Aprende a ser tu prioridad
El mensaje “aprende a ser tu prioridad” que tiene presencia en este artículo no tiene nada que ver con el pensamiento egoísta de mirar solo por uno mismo sino con el sentido positivo del autocuidado. Debemos interiorizar este mensaje no solo en la teoría sino también, en la práctica del propio vivir. En la etapa adulta, marcada por obligaciones y compromisos habituales, existen personas que olvidan que sus necesidades también importan.

Nadie puede adivinar qué necesitamos. Establece límites en las relaciones personales ya que es un signo de libertad aprender a decir no.

Deuda emocional en las relaciones personales

En caso de no hacerlo, se potencia la deuda emocional al haber actuado de forma incoherente entre pensamiento y acción. Es muy importante ser responsable en las relaciones personales para no jugar con las expectativas de los demás.
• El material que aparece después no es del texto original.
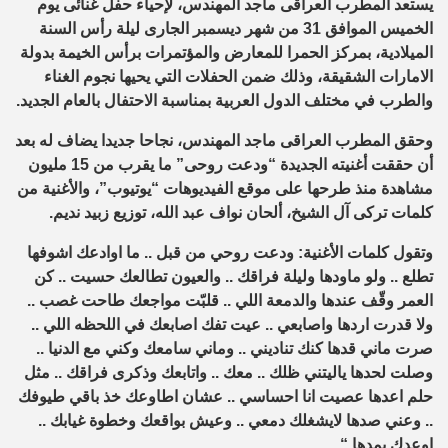
يستعد المطرب العراقى ماجد المهندس، لإحياء حفل غنائى يوم
الخميس الموافق 31 من شهر ديسمبر الجارى ليلة رأس السنة
الميلادية، بمركز الحمرا للمعارض والمؤتمرات برأس الخيمة بدولة
الامارات الشقيقة، وذلك ضمن الحفلات التي يحيها نجوم الغناء
والطرب في مختلف الدول العربية بمناسبة الاحتفال بالعام الجديد.
وحقق المطرب العراقى ماجد المهندس، نجاحا جديدا يضاف له بعد
أن حققت أغنيته الجديدة “ودعت روحى” ما يقرب من 15 مليون
مشاهدة منذ طرحها على موقع الفيديوهات “يوتيوب”، والأغنية من
كلمات تركى آل الشيخ، ألحان نواف عبد الله، توزيع زبيد نديم.
وتقول كلمات الأغنية: ودعت روحي من قبل .. ما اوادعك اشوفها
تطلع .. ولو ماودها وليلة فراقك .. والعيون تطالعك حسيت .. كن
العمر وقّف عندها والدمعة اللي .. قلبّت مواجعك طاحت غصب ..
ولا قدرت اردها واصابعي .. عيت تفك اصابعك في اللحظه اللي ..
صرت ماني قدها كنك تناديني .. وماني سامعك وكني مع الدنيا ..
وصلت لحدها ياليتني ظلك .. معك .. واتابعك وذكرى فراقك .. مثل
حلم اعدها عصيت انا احساسي .. عشان اطاوعك خذ باقي طيوفك
.. وعني صدها لايشغلك دمعي .. وعيش بواقعك وخطوة غيابك ..
اوعدك بمدها
“.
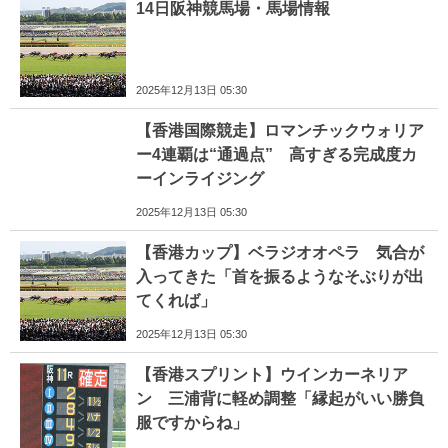
14日阪神競馬場・馬場情報
2025年12月13日 05:30
【香港国際競走】ロマンチックウォリア
ー4連覇は“通過点” 高すぎる完成度カ
ーインライジング
2025年12月13日 05:30
【香港カップ】ベラジオオペラ 気合が
入ってきた「首を振るようなそぶりが出
てくれば」
2025年12月13日 05:30
【香港スプリント】ウインカーネリア
ン 三浦背に軽め調整「縁起がいい勝負
服ですからね」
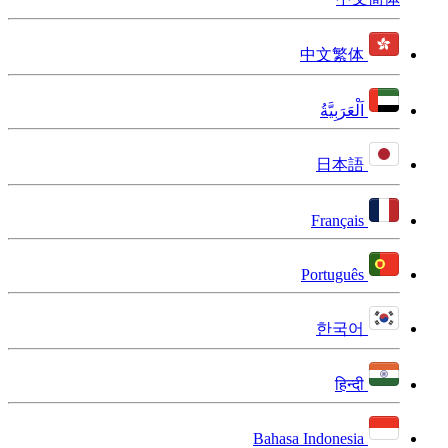
中文繁体
اَلْعَرَبِيَّةُ
日本語
Français
Português
한국어
हिन्दी
Bahasa Indonesia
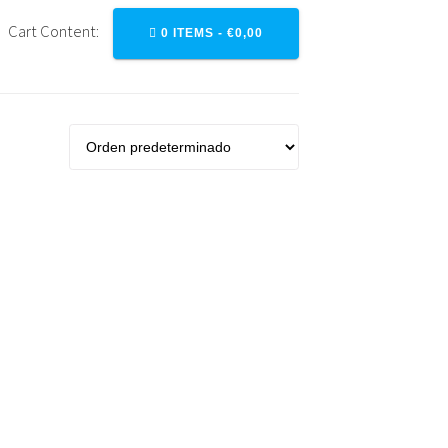
Cart Content:
0 ITEMS -
€
0,00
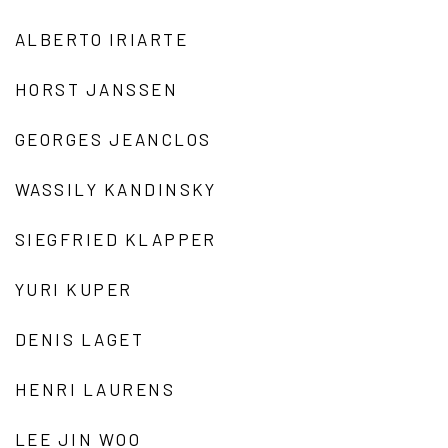
ALBERTO IRIARTE
HORST JANSSEN
GEORGES JEANCLOS
WASSILY KANDINSKY
SIEGFRIED KLAPPER
YURI KUPER
DENIS LAGET
HENRI LAURENS
LEE JIN WOO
Aprende a ser tu prioridad
La amistad implica un compromiso y un esfuerzo pero solo así es posible mantener esos vínculos gratificantes y constructivos. Ese entorno personal te ayuda a cuidar de ti mismo ya que podemos sufrir por rodearnos de personas que no nos hacen sentir realmente bien: ¿Alguna vez te has sentido fuera de lugar en un evento determinado?

Actuar por amor

Existe un aspecto especialmente importante en el que debes ser tu prioridad: la búsqueda de tu felicidad. Esto no es incompatible con que en determinado momento, pueda ser una prioridad para ti dar mayor importancia a los intereses de otra persona. Esto también es el amor.

Por ejemplo, cuando un hijo cuida de su padre enfermo de alzhéimer está priorizando la atención al mayor porque esto es lo que verdaderamente le hace feliz aunque esta responsabilidad asumida libremente implique también otras renuncias personales. Siempre que tomamos decisiones importantes en nuestra vida, estamos abriendo unas puertas pero cerramos otras. Ser tu prioridad es vivir en coherencia con la verdad de tu corazón.